Julia Morgan, the architect of Hearst Castle, was a person of notable “firsts.” A graduate from UC Berkeley’s College of Civil Engineering, she was the first woman to be admitted to the École des Beaux-Arts in Paris and the first female licensed architect in California. She designed over 700 buildings over the course of her forty-seven-year career, many in Berkeley and San Francisco. Learn more about this extraordinary architect as historian Karen McNeil takes you on a journey of Morgan’s life and work. You will have the opportunity to examine some of Morgan’s beautifully executed drawings on display in our downstairs gallery. This lecture is part of a celebration of the 110th anniversary of Julia Morgan’s return to California from Paris.
Bio
Karen McNeill
Karen McNeill is a historian based in Oakland.
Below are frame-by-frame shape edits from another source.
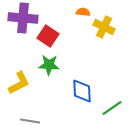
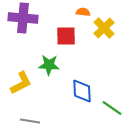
yellow cross: moved 1 px down; rotated 20 degrees clockwise
red square: moved 18 px right; rotated 35 degrees counterclockwise
yellow L-shape: moved 2 px right
green line: rotated 70 degrees clockwise
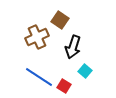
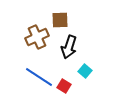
brown square: rotated 36 degrees counterclockwise
black arrow: moved 4 px left
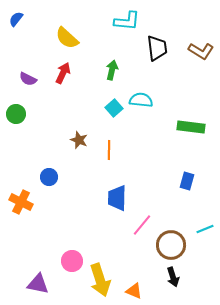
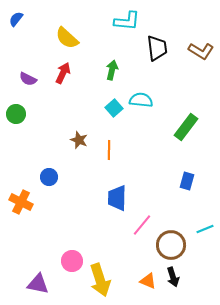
green rectangle: moved 5 px left; rotated 60 degrees counterclockwise
orange triangle: moved 14 px right, 10 px up
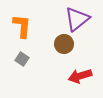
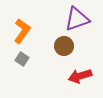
purple triangle: rotated 20 degrees clockwise
orange L-shape: moved 5 px down; rotated 30 degrees clockwise
brown circle: moved 2 px down
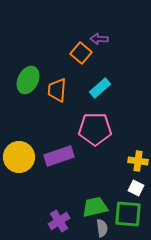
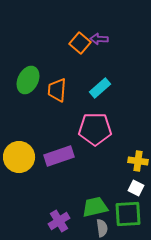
orange square: moved 1 px left, 10 px up
green square: rotated 8 degrees counterclockwise
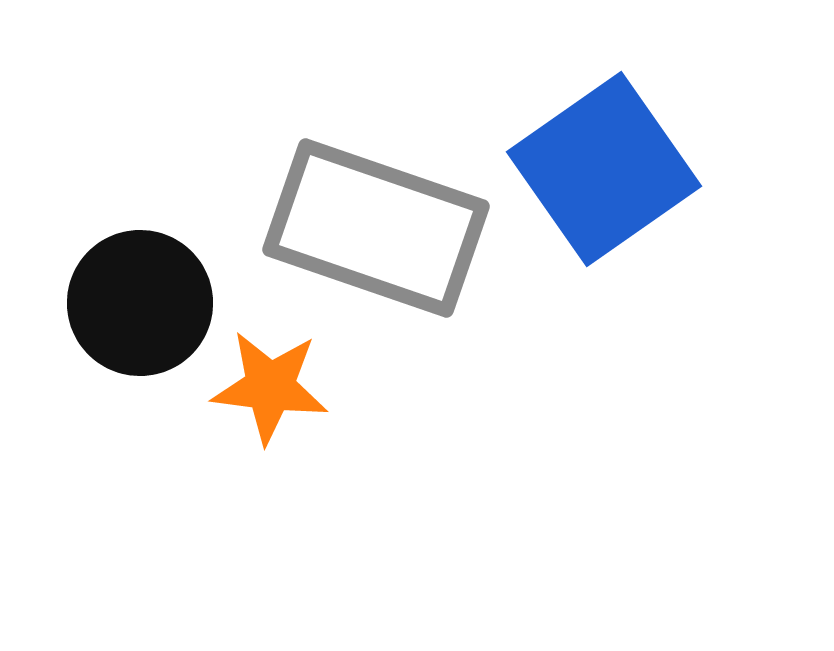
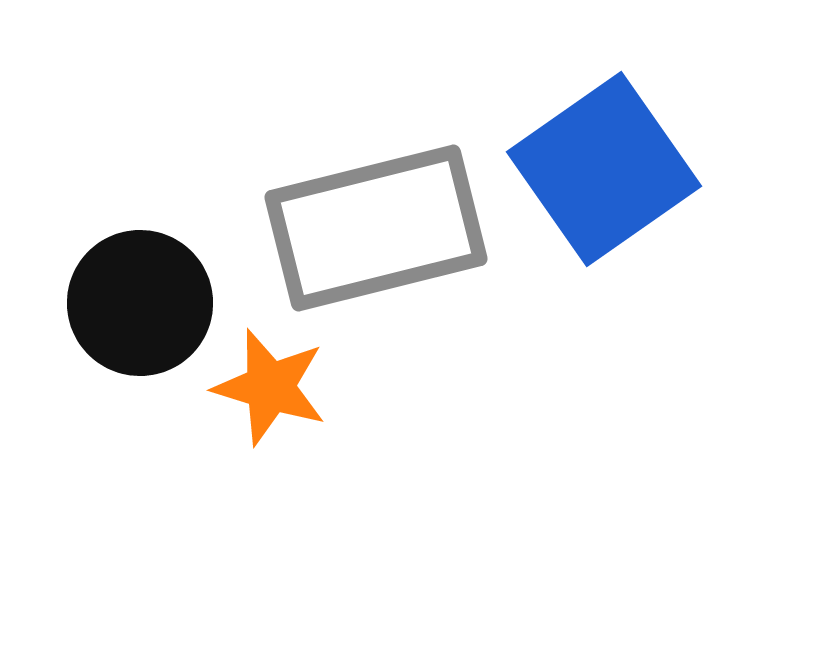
gray rectangle: rotated 33 degrees counterclockwise
orange star: rotated 10 degrees clockwise
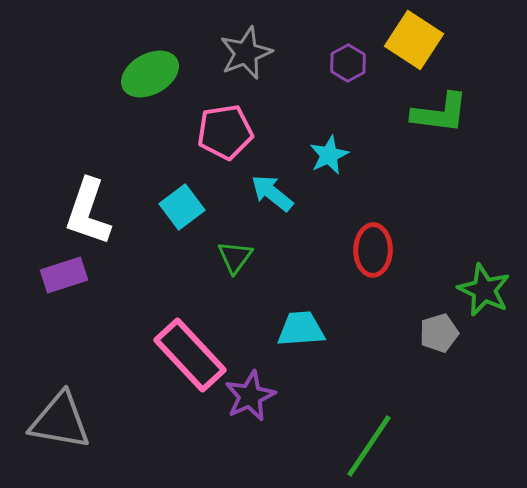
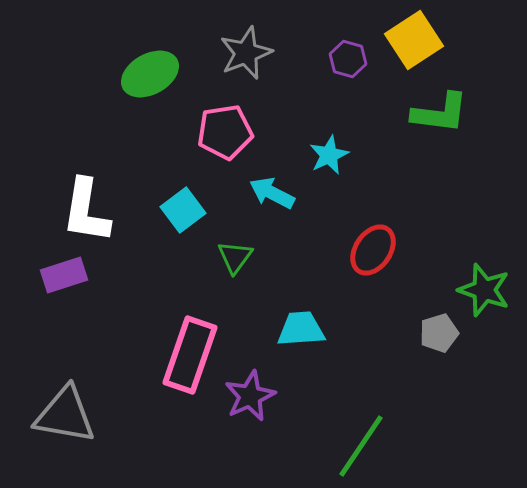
yellow square: rotated 24 degrees clockwise
purple hexagon: moved 4 px up; rotated 15 degrees counterclockwise
cyan arrow: rotated 12 degrees counterclockwise
cyan square: moved 1 px right, 3 px down
white L-shape: moved 2 px left, 1 px up; rotated 10 degrees counterclockwise
red ellipse: rotated 33 degrees clockwise
green star: rotated 6 degrees counterclockwise
pink rectangle: rotated 62 degrees clockwise
gray triangle: moved 5 px right, 6 px up
green line: moved 8 px left
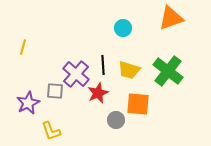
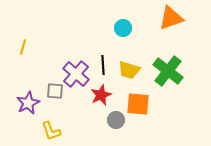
red star: moved 3 px right, 2 px down
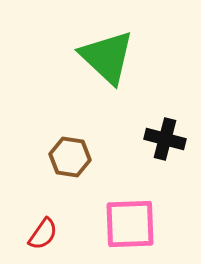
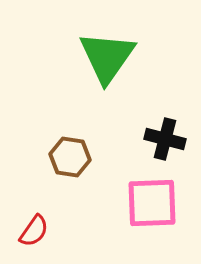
green triangle: rotated 22 degrees clockwise
pink square: moved 22 px right, 21 px up
red semicircle: moved 9 px left, 3 px up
She has been researching and writing about Julia Morgan since 2000 and has published multiple articles on the subject, including most recently, "'Women Who Build': Julia Morgan & Women's Institutions," in the Summer 2012 issue of California History. Her work focuses on women and gender in the architectural profession as well as how Progressive Era women used the built environment to expand their roles society as consumers, reformers, educators, and professionals. Dr. McNeill is currently completing a book manuscript on Julia Morgan. Her work has been supported by the National Endowment for the Humanities, the Autry National Center, the Bancroft Library, and the University of California Humanities Research Institute. Beyond her work on Julia Morgan, Dr. McNeill teaches history and architectural history at colleges and universities in the Bay Area and has been involved in historic preservation, authoring several context statements for major surveys and successfully nominating a range of buildings to the National Register of Historic Places.
Historian Karen McNeil recounts the difficulties faced famed architect Julia Morgan, in her pioneering bid to train at the prestigious architectural program at the École des Beaux-Arts in Paris.